Tutto sommato, in Gran Bretagna e Francia, chi ha vinto è la democrazia. La libertà di scegliere la propria rappresentanza politica. Han perso gli autocrati, quelli che non solo tifavano per un esito diverso, ma hanno brigato perché tutto questo non accadesse e quando han visto che le loro aspettative sarebbero andate deluse, si son così indispettiti, da sentirsi in dovere di fare la paternale al sistema elettorale francese “Il secondo turno [del sistema elettorale francese], a quanto pare, è stato concepito proprio per manipolare la volontà degli elettori durante il primo turno, quando alcuni candidati possono ritirare le loro candidature, essere persuasi a spianare la strada per sconfiggere, come si suol dire, conservatori o populisti, e questo non somiglia molto alla democrazia”(Ansa 7.7.24). Con queste parole Sergej Lavrov, ministro degli affari esteri russo, ha liquidato le elezioni francesi, permettendosi – proprio lui! – di dare lezioni di democrazia (è di queste ore il bombardamento a Kiev di un ospedale pediatrico). Non c’è che dire!
Le elezioni in Inghilterra hanno completamente ribaltato il quadro politico che conoscevamo da tempo. Il Labour era all’opposizione da quattordici anni, durante i quali il paese, contando sul suo profondo attaccamento alla tradizione, è stato indotto a voltare le spalle all’Europa e a votare la Brexit. Comincia tutto nel 1993, quando s’inizia a parlare dei vantaggi che avrebbero avuto gli inglesi ad abbandonare il continente. Si magnificavano meno tasse (e ti pareva!), meno vincoli per le alleanze commerciali, meno versamenti ai bilanci UE e meno migranti. Un Eden stracolmo di dolci prospettive, ma completamente irreale, privo di fondamento. A soli quattro anni dal divorzio (2020), gli inglesi si sono accorti che eran solo falsità. In breve tempo, han perso 1,8 milioni di posti di lavoro. Le tasse sono aumentate e i prezzi sono andati alle stelle. Sono calati PIL ed export. Il potere d’acquisto dei salari è sceso di 2000 sterline l’anno (Gabbanelli, 1.7.24). Il voto di pochi giorni fa è la risposta della gente a tutto questo. Anche se quella di Starmer, il nuovo premier inglese, non è una vittoria travolgente come si vorrebbe far credere. Lo ha votato solo un elettore su tre e ha preso il 33,8% dei voti contro il 32,1% di qualche anno fa, di Jeremy Corbin, leader del partito Laburista dal 2015 al 2020. La differenza l’han fatta il sistema elettorale maggioritario uninominale a turno unico e la frammentazione del sistema politico anglosassone, che hanno consegnato ai progressisti un considerevole numero di seggi.

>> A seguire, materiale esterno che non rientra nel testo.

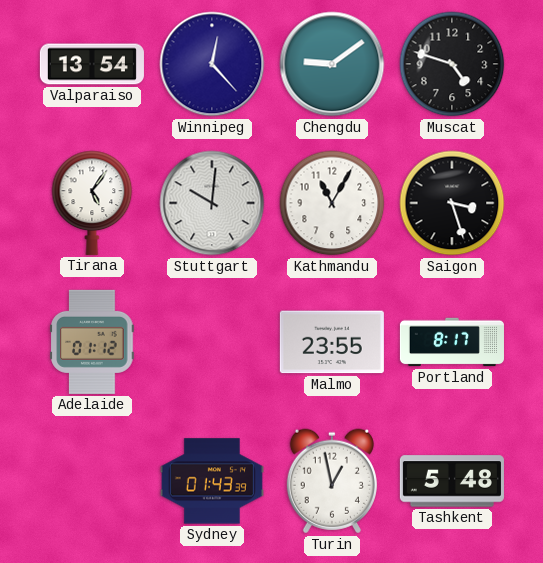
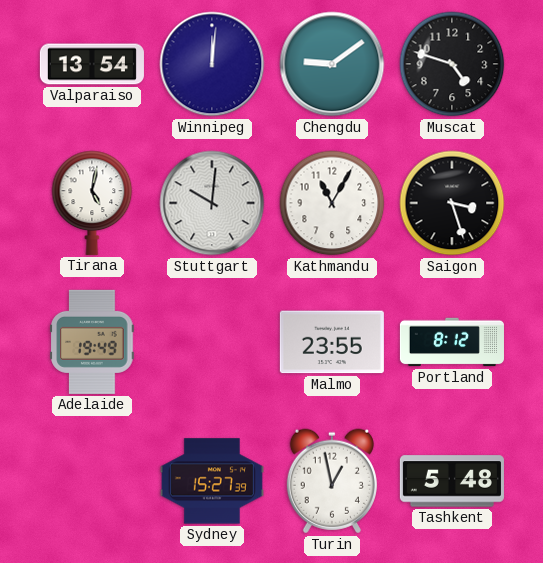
Winnipeg: 12:23 -> 12:01
Tirana: 5:06 -> 5:02
Adelaide: 01:12 -> 19:49
Portland: 8:17 -> 8:12
Sydney: 01:43 -> 15:27
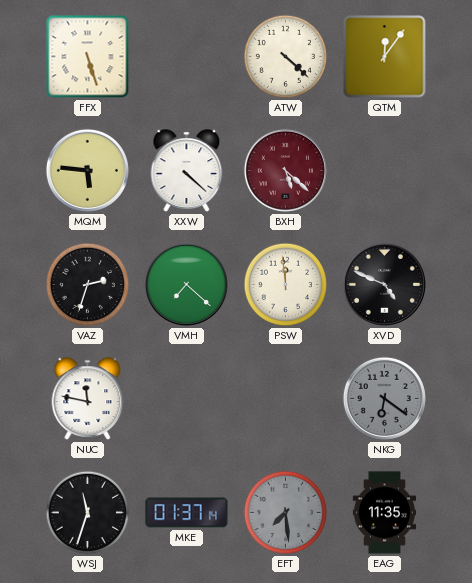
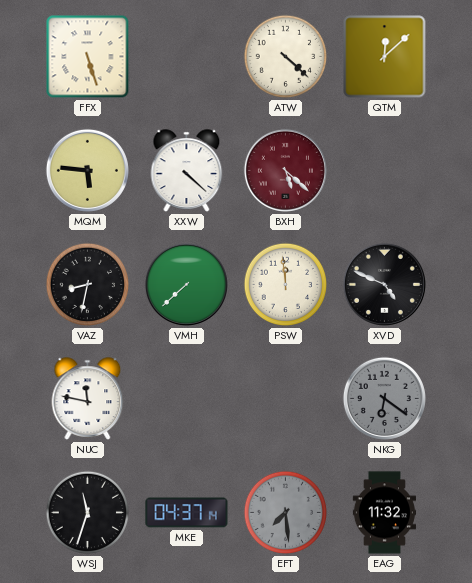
QTM: 12:06 -> 12:08
VAZ: 2:33 -> 8:32
VMH: 7:22 -> 7:38
MKE: 01:37 -> 04:37
EAG: 11:35 -> 11:32
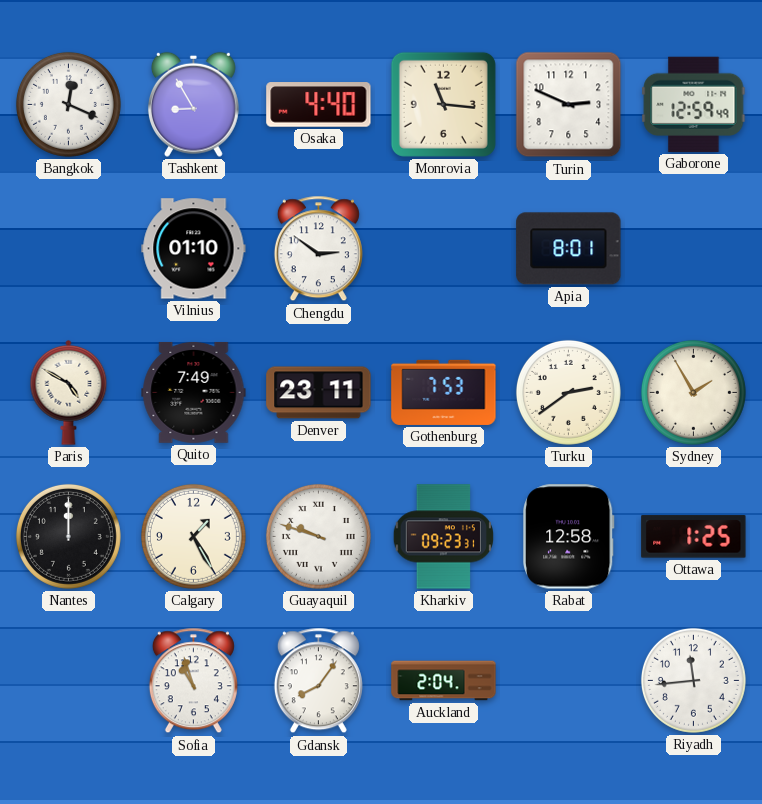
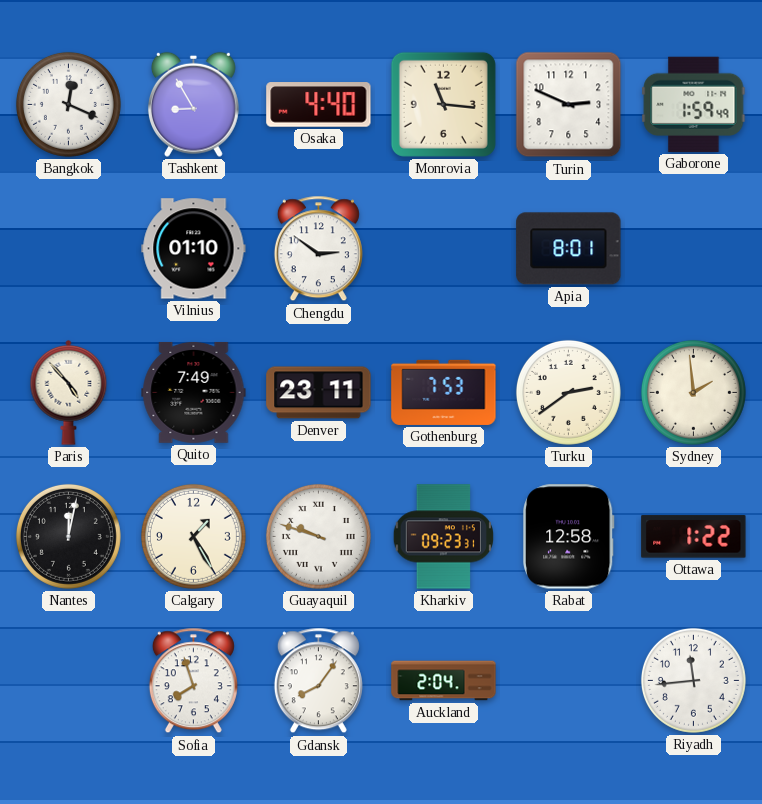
Gaborone: 12:59 -> 1:59
Paris: 4:50 -> 4:53
Sydney: 1:55 -> 1:59
Nantes: 12:00 -> 12:02
Ottawa: 1:25 -> 1:22
Sofia: 10:57 -> 7:57
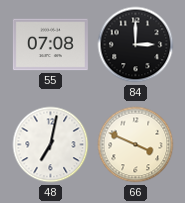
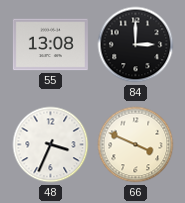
55: 07:08 -> 13:08
48: 7:02 -> 3:34
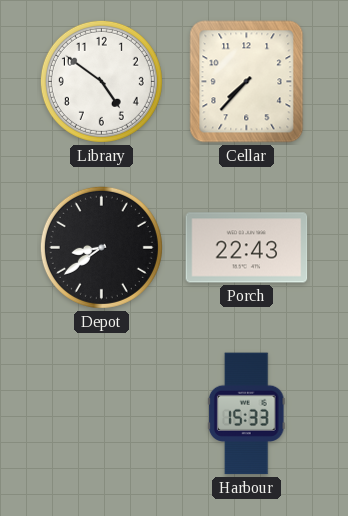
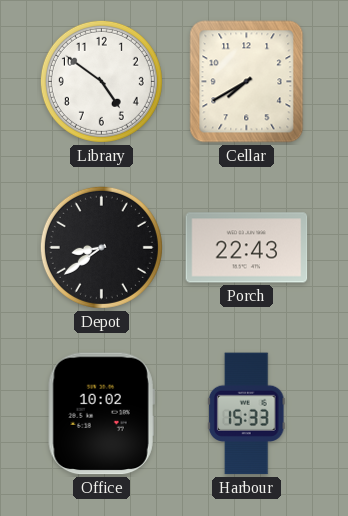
Cellar: 7:37 -> 7:40
Office: none -> 10:02
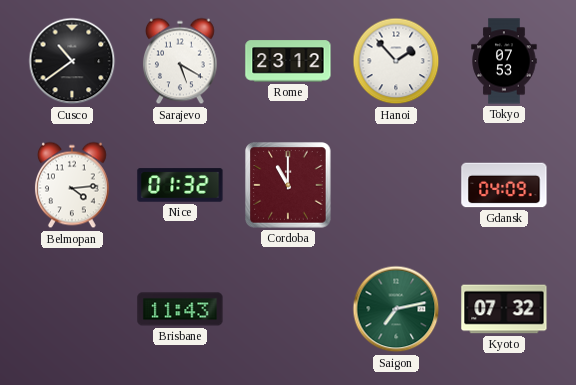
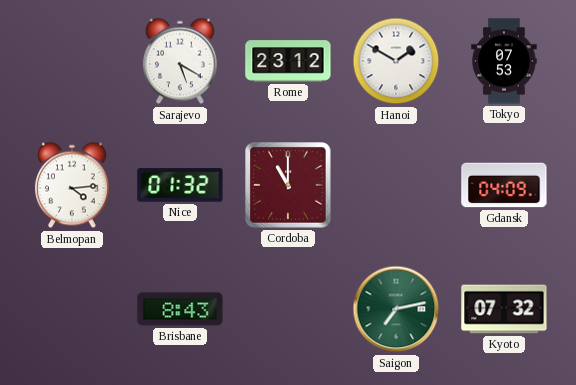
Cusco: 10:39 -> none
Hanoi: 1:53 -> 1:50
Brisbane: 11:43 -> 8:43
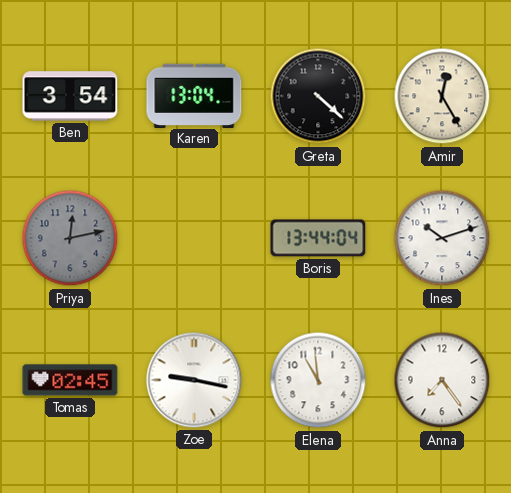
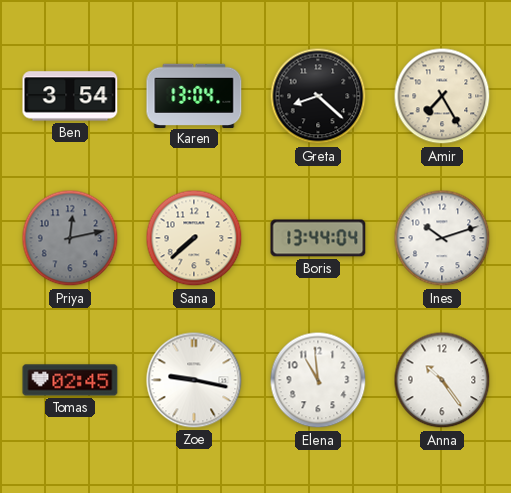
Greta: 4:22 -> 8:22
Amir: 12:25 -> 7:25
Sana: none -> 7:38
Anna: 7:24 -> 10:24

Invece, le elezioni in Francia sono state un colpo di scena vero e proprio. Hanno smentito tutti i sondaggi e le opinioni della vigilia e hanno creato lo sbarramento, il barrage, che si erano ripromessi di costruire contro il Rassemblement di destra. Che ha deluso i suoi sostenitori. Non solo non è riuscito a vincere, ma è rimasto addirittura dietro al partito di Macron, il principale obbiettivo della competizione elettorale. La risposta degli elettori è stata netta. È andato a votare quasi il settanta per cento degli aventi diritto, un’enormità, dichiarando in questo modo che la gran parte dei francesi non vuole mettere il paese in mano al partito di Marine Le Pen e Jordan Bardella. Adesso, il compromesso elettorale che ha dato la vittoria al fronte di sinistra, si dovrebbe trasformare in un compromesso di governo. Un processo affatto scontato. Speriamo che il presidente francese smentisca tutti anche stavolta e, cioè, che riesca ad evitare il caos istituzionale, l’ingovernabilità, che queste elezioni avevano fatto temere quando sono state indette. Mentre stiamo scrivendo, Macron ha respinto le dimissioni di Gabriel Attal, primo ministro francese, in attesa di trovare un’intesa con gli altri soggetti politici che hanno vinto le elezioni. Una situazione inedita per la Francia. Perché il suo sistema semi-presidenziale fu progettato così nel 1958, «nell’intento di mettere fine al regime dei partiti», come avrebbe spiegato il generale De Gaulle, introducendo l’elezione diretta del presidente, per superare le divisioni politiche e dare al paese unità e stabilità. Adesso, invece, i partiti si dovranno parlare e quindi, forse, assisteremo ad una nuova stagione della politica d’Oltralpe, non troppo diversa da quella del nostro Paese. Sarà comunque un’iniezione di democrazia, segnata, come sempre, da salutari incertezze, fragilità e incomprensioni. Speriamo.